- [Problem to solve] These records contain pictures, which must be left out; copy exactly the lines from the one with "is part of the Alberta Express Entry" up to and including the one with "time, I paid. No delays, no questions.".

(Source data)
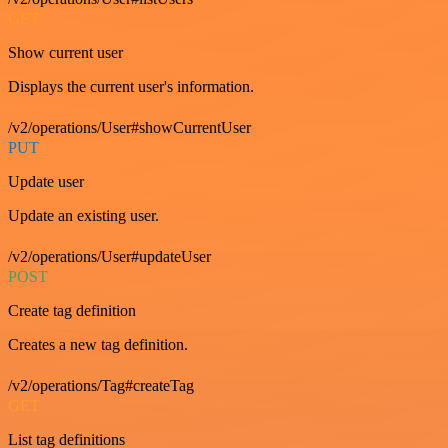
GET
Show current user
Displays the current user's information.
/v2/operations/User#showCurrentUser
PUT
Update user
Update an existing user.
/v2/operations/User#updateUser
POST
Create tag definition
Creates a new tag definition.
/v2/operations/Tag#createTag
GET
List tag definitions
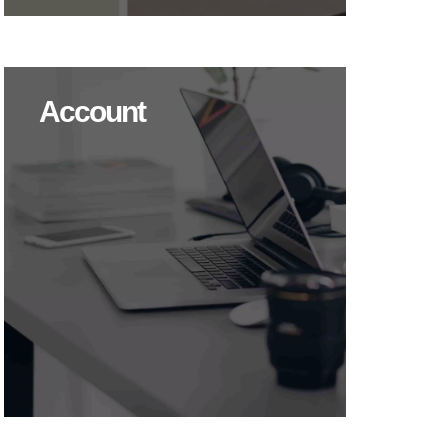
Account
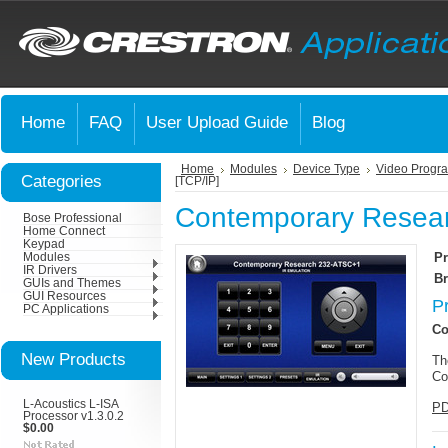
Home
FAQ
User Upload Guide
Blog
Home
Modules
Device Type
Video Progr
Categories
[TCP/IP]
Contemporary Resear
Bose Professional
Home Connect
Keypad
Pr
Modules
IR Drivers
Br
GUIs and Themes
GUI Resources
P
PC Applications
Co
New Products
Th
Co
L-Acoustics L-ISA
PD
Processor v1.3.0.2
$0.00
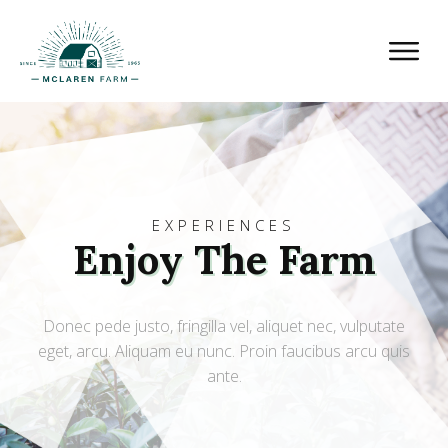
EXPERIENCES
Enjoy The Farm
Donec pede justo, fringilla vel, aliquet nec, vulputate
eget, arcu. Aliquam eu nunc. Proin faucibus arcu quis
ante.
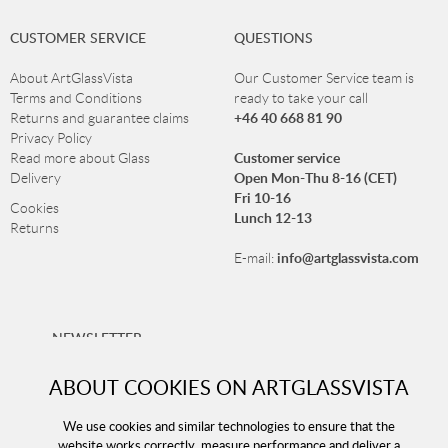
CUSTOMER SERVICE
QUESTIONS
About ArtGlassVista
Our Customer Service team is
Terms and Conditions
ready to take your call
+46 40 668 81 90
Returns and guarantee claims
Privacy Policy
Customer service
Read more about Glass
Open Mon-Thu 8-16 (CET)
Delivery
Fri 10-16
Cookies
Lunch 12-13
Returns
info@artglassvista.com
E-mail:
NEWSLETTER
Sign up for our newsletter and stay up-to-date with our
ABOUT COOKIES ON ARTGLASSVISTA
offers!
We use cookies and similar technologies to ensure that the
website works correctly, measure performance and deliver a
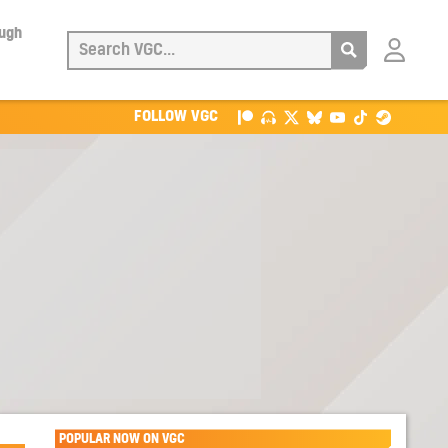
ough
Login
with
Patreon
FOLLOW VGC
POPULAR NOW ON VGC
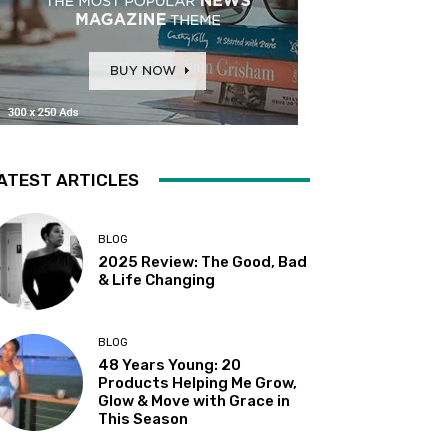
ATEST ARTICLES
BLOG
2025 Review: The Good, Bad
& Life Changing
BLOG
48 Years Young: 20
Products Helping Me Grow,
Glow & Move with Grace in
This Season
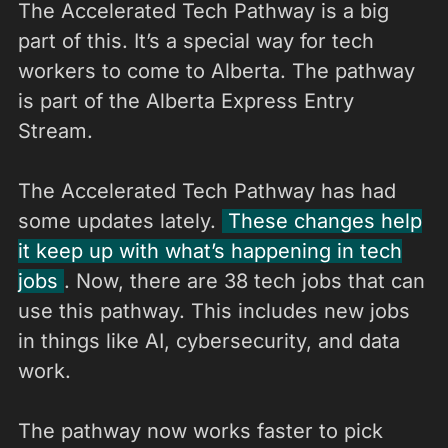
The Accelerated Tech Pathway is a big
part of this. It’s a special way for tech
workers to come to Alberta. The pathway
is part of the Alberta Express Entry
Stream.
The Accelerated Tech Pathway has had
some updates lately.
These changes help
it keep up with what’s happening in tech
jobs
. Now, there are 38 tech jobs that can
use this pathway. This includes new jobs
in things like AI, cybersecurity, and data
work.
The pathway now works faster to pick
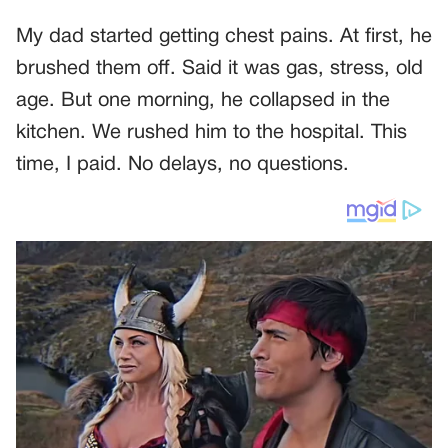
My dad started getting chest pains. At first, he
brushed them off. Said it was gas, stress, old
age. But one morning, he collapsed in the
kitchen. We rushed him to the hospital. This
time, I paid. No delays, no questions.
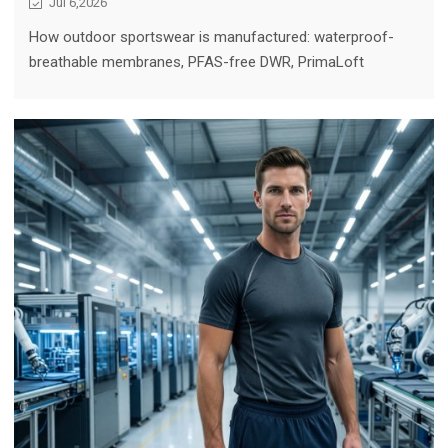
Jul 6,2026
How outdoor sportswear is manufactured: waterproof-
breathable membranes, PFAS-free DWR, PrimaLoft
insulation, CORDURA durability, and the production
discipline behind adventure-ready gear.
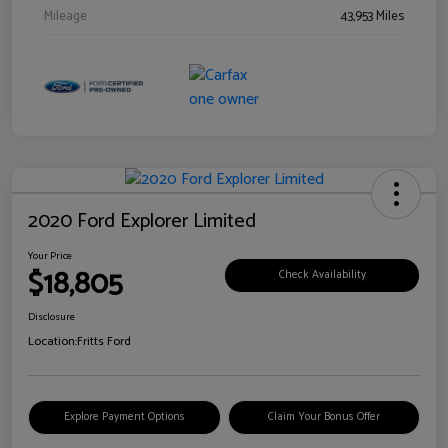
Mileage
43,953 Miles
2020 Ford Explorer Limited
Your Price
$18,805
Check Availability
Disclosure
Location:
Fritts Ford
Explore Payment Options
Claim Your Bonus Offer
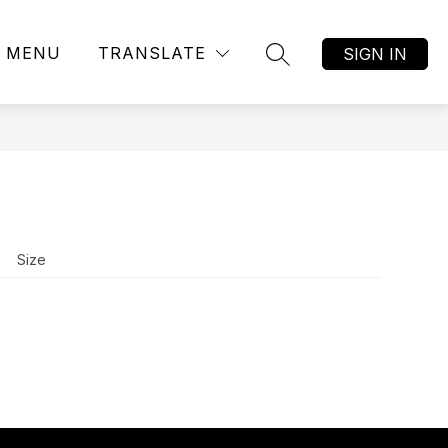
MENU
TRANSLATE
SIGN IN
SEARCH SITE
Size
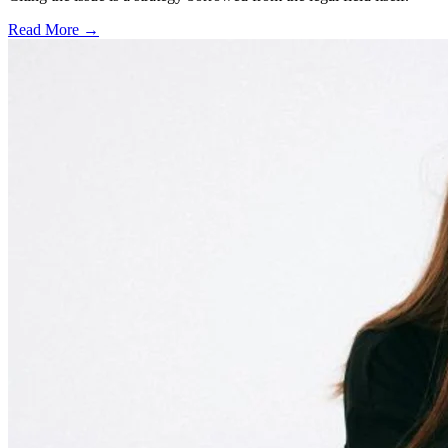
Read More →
...
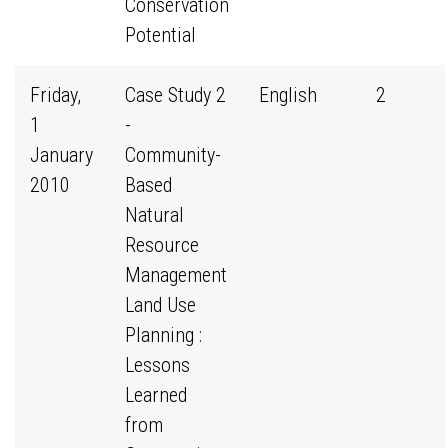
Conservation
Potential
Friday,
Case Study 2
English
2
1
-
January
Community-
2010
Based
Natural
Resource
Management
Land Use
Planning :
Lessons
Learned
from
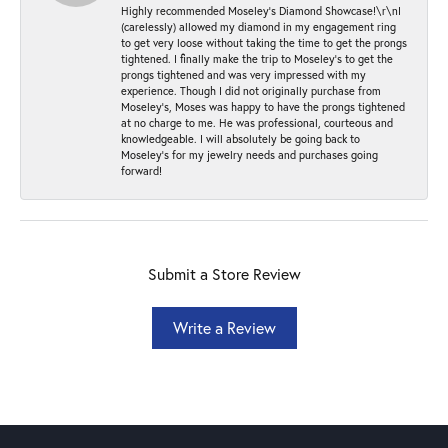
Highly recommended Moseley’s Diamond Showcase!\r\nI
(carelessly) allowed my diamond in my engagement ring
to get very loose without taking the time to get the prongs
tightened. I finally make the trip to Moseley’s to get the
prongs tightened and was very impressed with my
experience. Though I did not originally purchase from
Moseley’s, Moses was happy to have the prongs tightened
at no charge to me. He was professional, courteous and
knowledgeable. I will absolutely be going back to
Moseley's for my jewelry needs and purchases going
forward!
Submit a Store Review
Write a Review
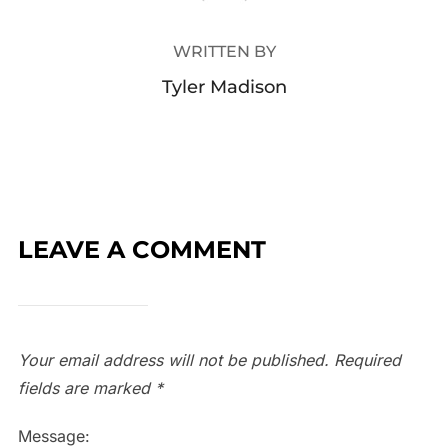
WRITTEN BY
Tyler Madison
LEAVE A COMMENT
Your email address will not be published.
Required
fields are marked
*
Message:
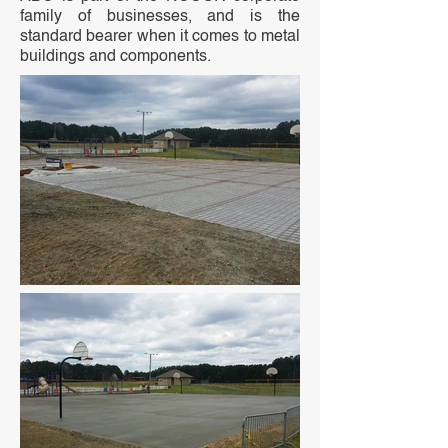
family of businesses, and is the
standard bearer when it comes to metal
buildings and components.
==
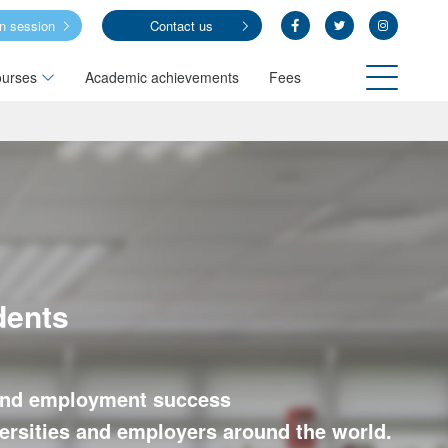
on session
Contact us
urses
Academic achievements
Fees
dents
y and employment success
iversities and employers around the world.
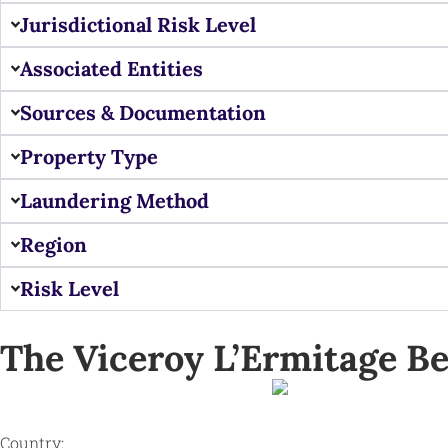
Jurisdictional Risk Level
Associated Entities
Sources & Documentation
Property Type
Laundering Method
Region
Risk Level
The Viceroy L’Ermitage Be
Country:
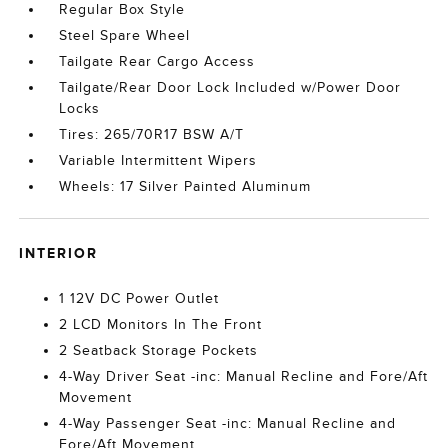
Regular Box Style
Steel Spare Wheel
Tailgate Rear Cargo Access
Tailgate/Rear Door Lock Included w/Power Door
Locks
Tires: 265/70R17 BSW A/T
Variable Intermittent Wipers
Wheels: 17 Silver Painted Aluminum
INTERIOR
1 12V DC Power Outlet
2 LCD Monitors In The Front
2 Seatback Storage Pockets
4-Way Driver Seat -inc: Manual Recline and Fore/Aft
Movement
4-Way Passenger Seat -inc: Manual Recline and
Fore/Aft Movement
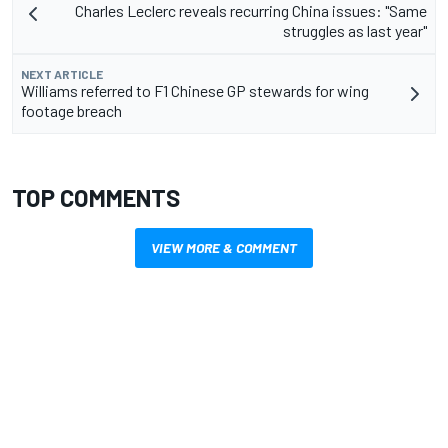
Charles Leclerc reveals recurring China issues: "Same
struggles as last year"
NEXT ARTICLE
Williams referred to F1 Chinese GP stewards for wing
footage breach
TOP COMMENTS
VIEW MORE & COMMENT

- [Answer space]
is part of the Alberta Express Entry
Stream.
The Accelerated Tech Pathway has had
some updates lately.
These changes help
it keep up with what’s happening in tech
jobs
. Now, there are 38 tech jobs that can
use this pathway. This includes new jobs
in things like AI, cybersecurity, and data
work.
The pathway now works faster to pick
My dad started getting chest pains. At first, he
brushed them off. Said it was gas, stress, old
age. But one morning, he collapsed in the
kitchen. We rushed him to the hospital. This
time, I paid. No delays, no questions.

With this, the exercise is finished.